### EXERCISE DESCRIPTION
The answer must be every line of the records below that holds the word "Organized".

§

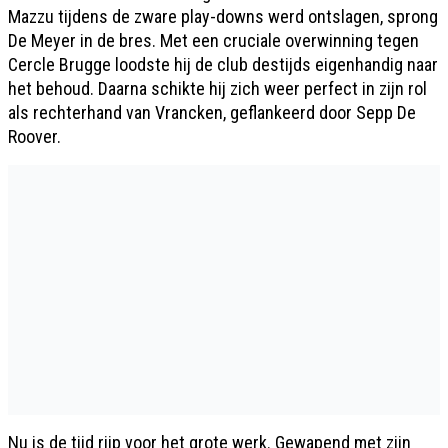
Mazzu tijdens de zware play-downs werd ontslagen, sprong
De Meyer in de bres. Met een cruciale overwinning tegen
Cercle Brugge loodste hij de club destijds eigenhandig naar
het behoud. Daarna schikte hij zich weer perfect in zijn rol
als rechterhand van Vrancken, geflankeerd door Sepp De
Roover.
Nu is de tijd rijp voor het grote werk. Gewapend met zijn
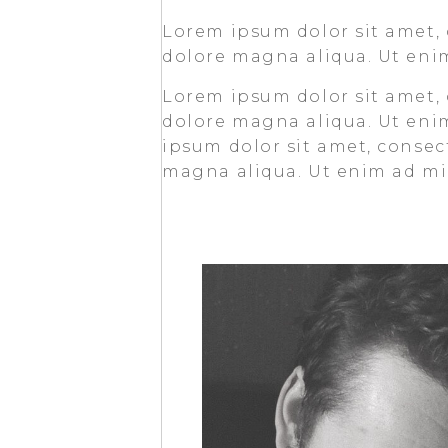
Lorem ipsum dolor sit amet, 
dolore magna aliqua. Ut eni
Lorem ipsum dolor sit amet, 
dolore magna aliqua. Ut eni
ipsum dolor sit amet, consect
magna aliqua. Ut enim ad min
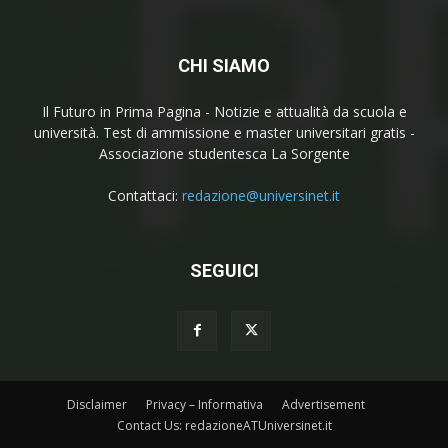
CHI SIAMO
Il Futuro in Prima Pagina - Notizie e attualità da scuola e
università. Test di ammissione e master universitari gratis -
Associazione studentesca La Sorgente
Contattaci:
redazione@universinet.it
SEGUICI
Disclaimer
Privacy – Informativa
Advertisement
Contact Us: redazioneATUniversinet.it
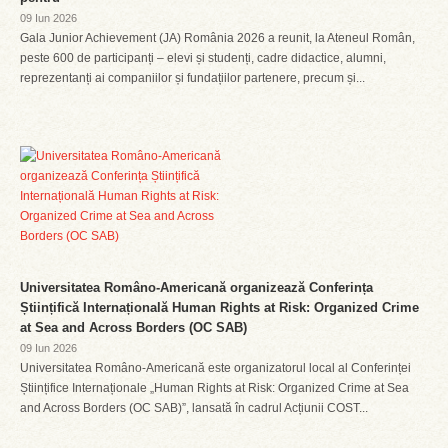
09 Iun 2026
Gala Junior Achievement (JA) România 2026 a reunit, la Ateneul Român,
peste 600 de participanți – elevi și studenți, cadre didactice, alumni,
reprezentanți ai companiilor și fundațiilor partenere, precum și...
Universitatea Româno-Americană organizează Conferința
Științifică Internațională Human Rights at Risk: Organized Crime
at Sea and Across Borders (OC SAB)
09 Iun 2026
Universitatea Româno-Americană este organizatorul local al Conferinței
Științifice Internaționale „Human Rights at Risk: Organized Crime at Sea
and Across Borders (OC SAB)”, lansată în cadrul Acțiunii COST...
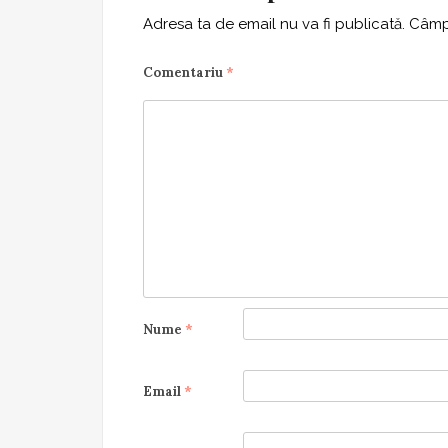
Adresa ta de email nu va fi publicată.
Câmpu
Comentariu
*
Nume
*
Email
*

§

### SOLUTION FOR THIS PROBLEM
Științifică Internațională Human Rights at Risk: Organized Crime
Științifice Internaționale „Human Rights at Risk: Organized Crime at Sea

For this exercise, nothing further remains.